* **WHAT THE TASK REQUIRES**: Every line that contains "will" must be located and copied from the data.

Records from a data source:

◇ ◇ ◇ ◇ ◇ ◇ ◇

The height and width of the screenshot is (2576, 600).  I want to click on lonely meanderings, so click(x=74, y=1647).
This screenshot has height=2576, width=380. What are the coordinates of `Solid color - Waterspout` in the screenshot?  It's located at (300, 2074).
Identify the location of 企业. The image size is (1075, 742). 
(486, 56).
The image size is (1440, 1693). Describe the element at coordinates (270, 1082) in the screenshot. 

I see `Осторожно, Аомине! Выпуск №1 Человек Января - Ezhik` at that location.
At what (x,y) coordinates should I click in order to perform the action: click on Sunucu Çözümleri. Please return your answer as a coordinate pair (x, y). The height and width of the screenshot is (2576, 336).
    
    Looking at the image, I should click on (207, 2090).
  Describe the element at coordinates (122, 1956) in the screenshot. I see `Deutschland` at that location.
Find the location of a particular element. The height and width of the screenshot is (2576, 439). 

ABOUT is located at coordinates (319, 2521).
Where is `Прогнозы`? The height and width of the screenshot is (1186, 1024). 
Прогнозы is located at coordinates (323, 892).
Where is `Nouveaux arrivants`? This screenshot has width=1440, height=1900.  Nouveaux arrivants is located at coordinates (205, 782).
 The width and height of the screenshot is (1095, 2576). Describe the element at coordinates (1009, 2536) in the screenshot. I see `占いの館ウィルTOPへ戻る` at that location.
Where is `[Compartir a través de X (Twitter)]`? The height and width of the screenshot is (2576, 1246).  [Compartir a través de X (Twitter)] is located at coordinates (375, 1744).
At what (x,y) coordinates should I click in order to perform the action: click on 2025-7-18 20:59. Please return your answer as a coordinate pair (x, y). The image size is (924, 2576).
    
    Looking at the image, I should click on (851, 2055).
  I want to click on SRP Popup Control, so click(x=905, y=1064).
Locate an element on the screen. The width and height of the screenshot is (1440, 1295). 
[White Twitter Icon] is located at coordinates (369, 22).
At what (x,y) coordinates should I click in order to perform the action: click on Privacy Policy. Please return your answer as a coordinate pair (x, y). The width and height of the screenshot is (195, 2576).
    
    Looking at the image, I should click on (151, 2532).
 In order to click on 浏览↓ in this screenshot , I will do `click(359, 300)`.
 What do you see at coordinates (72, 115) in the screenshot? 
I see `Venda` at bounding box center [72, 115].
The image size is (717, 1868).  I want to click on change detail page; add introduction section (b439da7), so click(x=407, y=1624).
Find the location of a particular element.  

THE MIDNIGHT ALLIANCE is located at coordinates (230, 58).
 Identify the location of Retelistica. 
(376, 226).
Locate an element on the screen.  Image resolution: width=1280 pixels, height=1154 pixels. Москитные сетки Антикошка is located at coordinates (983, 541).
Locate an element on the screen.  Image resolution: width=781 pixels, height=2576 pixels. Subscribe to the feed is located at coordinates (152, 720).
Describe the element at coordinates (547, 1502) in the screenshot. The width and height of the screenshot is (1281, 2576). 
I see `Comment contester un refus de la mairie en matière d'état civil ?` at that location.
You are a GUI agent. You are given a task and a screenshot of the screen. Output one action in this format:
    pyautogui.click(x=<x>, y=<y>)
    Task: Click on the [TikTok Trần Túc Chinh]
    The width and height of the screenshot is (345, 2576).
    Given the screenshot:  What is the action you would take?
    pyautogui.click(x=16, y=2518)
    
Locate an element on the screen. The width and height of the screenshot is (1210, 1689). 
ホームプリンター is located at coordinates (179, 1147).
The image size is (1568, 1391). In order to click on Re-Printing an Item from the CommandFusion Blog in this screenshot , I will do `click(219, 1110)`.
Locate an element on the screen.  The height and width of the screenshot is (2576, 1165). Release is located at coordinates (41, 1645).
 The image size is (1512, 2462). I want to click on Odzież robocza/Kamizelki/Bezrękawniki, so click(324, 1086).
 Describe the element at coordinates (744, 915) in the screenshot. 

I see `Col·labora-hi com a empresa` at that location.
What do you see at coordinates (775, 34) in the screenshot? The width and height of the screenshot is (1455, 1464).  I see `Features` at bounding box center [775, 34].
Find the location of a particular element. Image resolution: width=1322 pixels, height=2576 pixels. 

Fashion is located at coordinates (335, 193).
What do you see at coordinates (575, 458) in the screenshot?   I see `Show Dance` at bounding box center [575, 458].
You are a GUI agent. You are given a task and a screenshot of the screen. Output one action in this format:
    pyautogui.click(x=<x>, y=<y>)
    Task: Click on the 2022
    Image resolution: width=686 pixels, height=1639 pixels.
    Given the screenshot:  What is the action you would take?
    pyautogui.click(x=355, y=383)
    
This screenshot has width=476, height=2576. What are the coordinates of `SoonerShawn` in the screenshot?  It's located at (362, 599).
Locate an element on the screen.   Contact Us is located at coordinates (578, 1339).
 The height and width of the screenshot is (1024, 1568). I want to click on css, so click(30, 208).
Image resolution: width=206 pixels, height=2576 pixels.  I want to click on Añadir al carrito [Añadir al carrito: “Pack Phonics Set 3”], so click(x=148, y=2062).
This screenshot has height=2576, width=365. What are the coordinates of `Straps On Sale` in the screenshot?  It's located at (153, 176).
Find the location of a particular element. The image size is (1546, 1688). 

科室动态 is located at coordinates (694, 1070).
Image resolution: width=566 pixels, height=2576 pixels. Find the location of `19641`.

◇ ◇ ◇ ◇ ◇ ◇ ◇

* **WRITTEN RESPONSE**:
 In order to click on 浏览↓ in this screenshot , I will do `click(359, 300)`.
The image size is (1568, 1391). In order to click on Re-Printing an Item from the CommandFusion Blog in this screenshot , I will do `click(219, 1110)`.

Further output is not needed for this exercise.